Think about how a good onboarding works. You don't hand a new hire a manual and walk away. You sit with them, you show them how things run, you make it clear that questions are welcome. Roll out your AI policy the same way. Walk the team through it in a real conversation, explain why each rule exists, and tell them which tools they're cleared to use so the policy reads as permission and not just prohibition.
And make it safe to ask. The fastest way to kill a policy is to make people feel like asking "is this allowed?" is admitting they did something wrong. When someone on your team checks before they paste sensitive data into a tool, that's exactly the behavior you want, so treat it that way. A team that asks freely is a team where the rules are actually working.
One more thing. Plan to revisit it. The tools change fast, and a rule that made sense six months ago might be out of date now. Put a date on the policy and a reminder to look at it again in a few months. That single habit keeps governance alive instead of letting it become a document everyone forgot.
I think about this the way I think about almost everything in AI right now, including for my own kids. The goal was never to control the tool. It's to stay deliberate while the tool gets more powerful, so the people using it keep their judgment and the people you serve keep their trust. A simple policy, rolled out like you actually mean it, is how a leader does that.
If You Only Remember This
- Your team is already using AI. The only question left is whether anyone has set the rules, and shadow AI is the cost of waiting.
- A good AI use policy is one or two pages in plain language. Cover six things: approved tools, off-limits data, human verification, disclosure, accountability, and what to do when it's wrong.
- The rollout matters as much as the writing. Talk it through, give people approved tools, and make it safe to ask questions. A policy nobody opens protects nobody.

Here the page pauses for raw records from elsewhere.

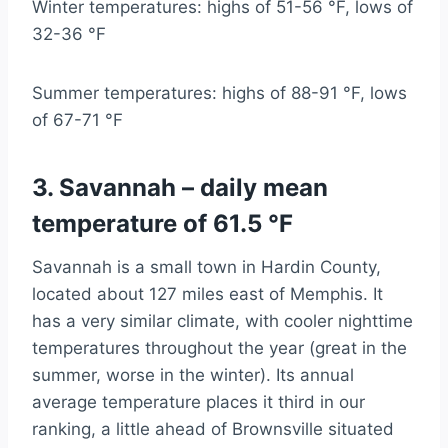
Winter temperatures: highs of 51-56 °F, lows of
32-36 °F
Summer temperatures: highs of 88-91 °F, lows
of 67-71 °F
3. Savannah – daily mean
temperature of 61.5 °F
Savannah is a small town in Hardin County,
located about 127 miles east of Memphis. It
has a very similar climate, with cooler nighttime
temperatures throughout the year (great in the
summer, worse in the winter). Its annual
average temperature places it third in our
ranking, a little ahead of Brownsville situated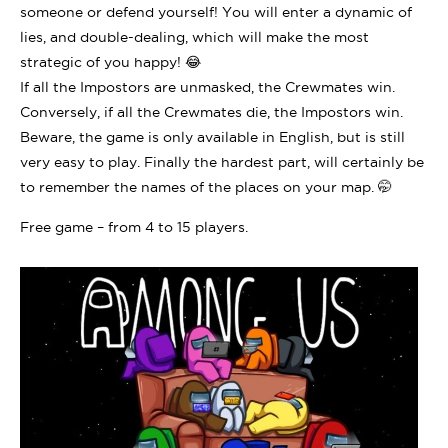
someone or defend yourself! You will enter a dynamic of
lies, and double-dealing, which will make the most
strategic of you happy! 😂
If all the Impostors are unmasked, the Crewmates win.
Conversely, if all the Crewmates die, the Impostors win.
Beware, the game is only available in English, but is still
very easy to play. Finally the hardest part, will certainly be
to remember the names of the places on your map. 🤭
Free game – from 4 to 15 players.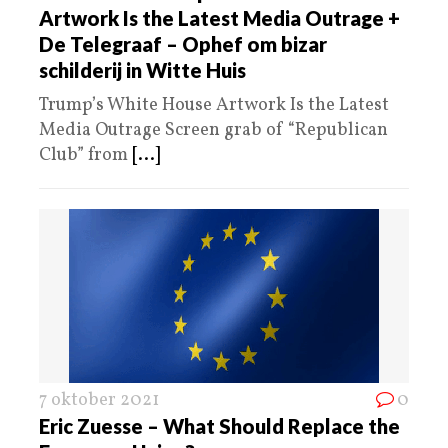
Artwork Is the Latest Media Outrage +
De Telegraaf – Ophef om bizar
schilderij in Witte Huis
Trump’s White House Artwork Is the Latest
Media Outrage Screen grab of “Republican
Club” from
[...]
7 oktober 2021
0
Eric Zuesse – What Should Replace the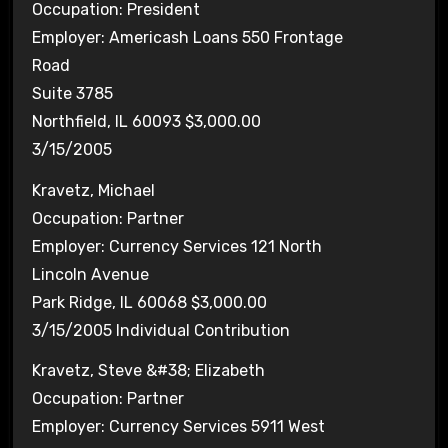
Occupation: President
Employer: Americash Loans 550 Frontage
Road
Suite 3785
Northfield, IL 60093 $3,000.00
3/15/2005
Kravetz, Michael
Occupation: Partner
Employer: Currency Services 121 North
Lincoln Avenue
Park Ridge, IL 60068 $3,000.00
3/15/2005 Individual Contribution
Kravetz, Steve &#38; Elizabeth
Occupation: Partner
Employer: Currency Services 5911 West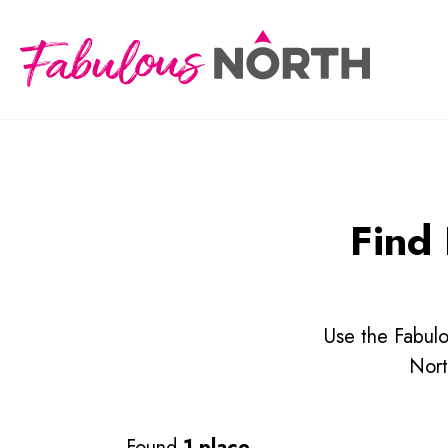
Find 
Use the Fabulo
Nort
Found
1 place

- Revisit it. Put a date on it and look again in a few months, because the tools move faster than any document can.
Frequently Asked Questions
What is AI governance?
AI governance is the set of rules and habits that decide how your organization uses AI: what tools people can use, what data they can put into them, how they check the output, and who's accountable when something goes wrong. It isn't only a legal document. Most of governance is the everyday decisions your team makes when nobody's watching, and a good AI use policy makes those decisions easier instead of slower.
What should an AI use policy include?
A simple AI use policy should cover which tools are approved, what data is allowed in and what's off limits, a rule that a human verifies anything important before it goes out, when to tell people that AI helped produce something, who owns AI decisions, and what to do when a tool gets something wrong. Keep it to one or two pages in plain language so people actually read it and remember it.

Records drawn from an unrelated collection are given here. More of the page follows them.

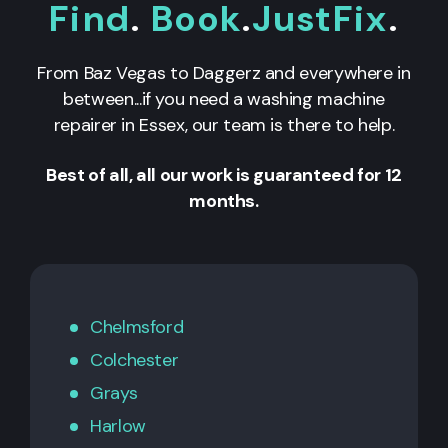
Find
.
Book
.
JustFix
.
From Baz Vegas to Daggerz and everywhere in
between...if you need a washing machine
repairer in Essex, our team is there to help.
Best of all, all our work is guaranteed for 12
months.
Chelmsford
Colchester
Grays
Harlow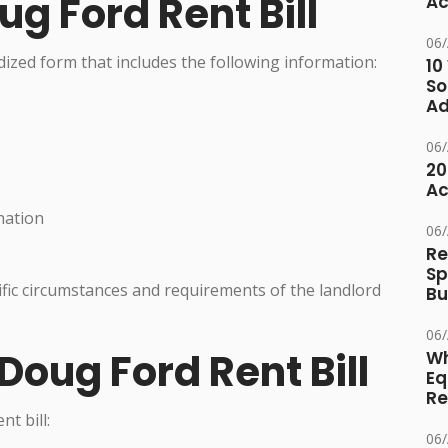
ug Ford Rent Bill
Ac
06
rdized form that includes the following information:
10
So
Ad
06
20
Ac
nation
06
Re
Sp
fic circumstances and requirements of the landlord
Bu
06
Doug Ford Rent Bill
Wh
Eq
Re
t bill:
06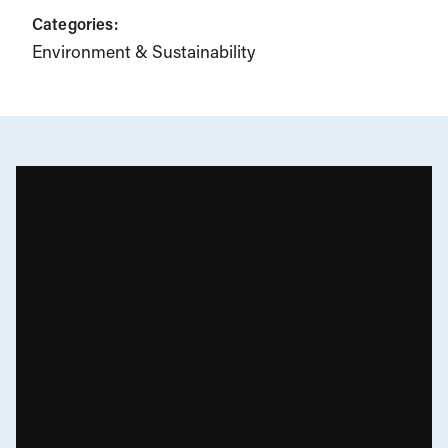
Categories:
Environment & Sustainability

Does a small company need an AI policy?
Yes, and usually more than a big one. Your people are already using AI tools whether you've blessed it or not, and a small team has less room to absorb a mistake like a client's private data ending up in the wrong place. A small company doesn't need a long legal framework. It needs a one page set of clear rules that protects your data, your clients, and your team's judgment.

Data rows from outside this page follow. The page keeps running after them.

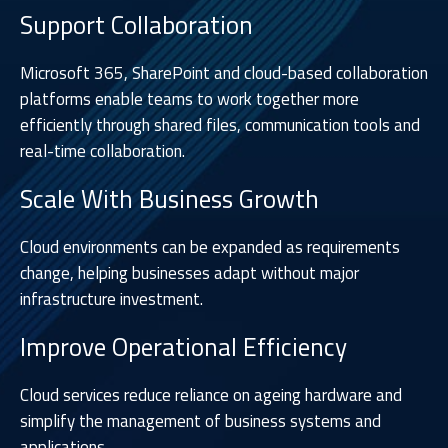
Support Collaboration
Microsoft 365, SharePoint and cloud-based collaboration
platforms enable teams to work together more
efficiently through shared files, communication tools and
real-time collaboration.
Scale With Business Growth
Cloud environments can be expanded as requirements
change, helping businesses adapt without major
infrastructure investment.
Improve Operational Efficiency
Cloud services reduce reliance on ageing hardware and
simplify the management of business systems and
applications.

How do I get employees to follow an AI policy?
Make it short, make it useful, and make it safe to ask questions. People follow a policy they understand and ignore one they can't find. Give them approved tools so the rule isn't just a ban, walk through it together instead of emailing a PDF, and make it clear that asking whether something is allowed is welcome, not a confession. A policy followed at eighty percent beats a perfect one nobody opens.